You may think this answer contradicts the first answer, but it does not so let me explain.  It may be indeed true that with large populations genes rule.  But that is a statistical fact about the whole and does not take into account individual variations.

For example, you may study 1,000 pairs of identical twins adopted at birth and raised apart.  You may come up with a personality correlation coefficient of .70  (I don’t know what it is, that’s just a number I threw out).  But within that set of 1,000 pairs, you could have a number of twin pairs that in fact are dramatically different from their identically genetic sibling.  Even with that, the average correlation coefficient remains very high.  So as a rule, identical twins may be very close, but that does not mean they have to be.  And this my friends is the crux of the matter.

It is my opinion that we tend to follow our genes.  The overwhelming majority of individuals just go with the flow of their natural tendencies. I think that is a fact which has been clearly demonstrated.  Let’s face it, people are lazy.  But that does not mean we are slaves to our genes.  That does not mean we cannot overcome them.  Here is  just one example that I think most people will readily understand.

Weight – this is an area where opinions run high, but it is clearly something under the control of our behavior.  There are individuals who can eat like a horse and never put on excess weight.  There are others who without doubt have to be very careful or they balloon up rapidly.

I tend to the slim side genetically and thus it is much easier for me to lose weight than most other people.  In fact, I had to abuse my body horribly to get fat.  Had I spent those 30 years eating normally and being normally active, I would have been a fairly slim person.  Instead I had to lose over 70 pounds to get back into shape about 10 years ago.  I immediately started the abuse again and went back up slowly, and it took a long time to overcome my genetic tendency to be slim both times.

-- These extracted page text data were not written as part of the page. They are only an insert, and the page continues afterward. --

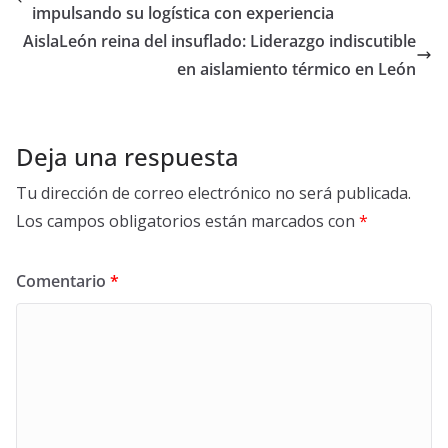
o
t
dI
A
ar
impulsando su logística con experiencia
o
n
p
ti
AislaLeón reina del insuflado: Liderazgo indiscutible
k
p
r
en aislamiento térmico en León
Deja una respuesta
Tu dirección de correo electrónico no será publicada.
Los campos obligatorios están marcados con
*
Comentario
*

I know other people who tend to be heavy and pack on the weight.  And yet, through consistent effort they have gotten themselves into decent shape.  A couple of them have achieved superior fitness.  There are literally millions of example of both directions.

Still, if you study the genetic tendencies of the population as a whole, you will find that, as a whole, the population is ruled by its genes for weight.  Within that whole, there are millions of example of people overcoming their genetic tendencies.  The same thing would apply to all genetic tendencies to greater or lesser degrees depending on the trait.

The conclusion here is that you are not a slave to your genes.  You are responsible.  Just because most people don’t bother to overcome their genes, doesn’t mean that they or you are a slave to them.  Yes, it may be easier for me to lose weight and keep it off than it is for you, but we both can do it.  Just because nature dealt you a different hand does not mean it is not within your power to change, nor does it absolve you of your responsibilities.  There is without doubt many genetic traits that make it easier for you to do something than it is for me.  I can’t even draw decent stick people and my wife draws naturally and easily.  However, if I put my mind to it and tried, I could learn to draw like her.

You can do whatever you want so get off your butt and do it.  Stop blaming your genes for your problems because that is not the whole picture.  You can do it, you have just chosen not to because it is hard.  This may take away your convenient excuse, but I choose to look at it the other way.  To me, the fact that we can overcome our genetic tendencies opens up a world of boundless possibility.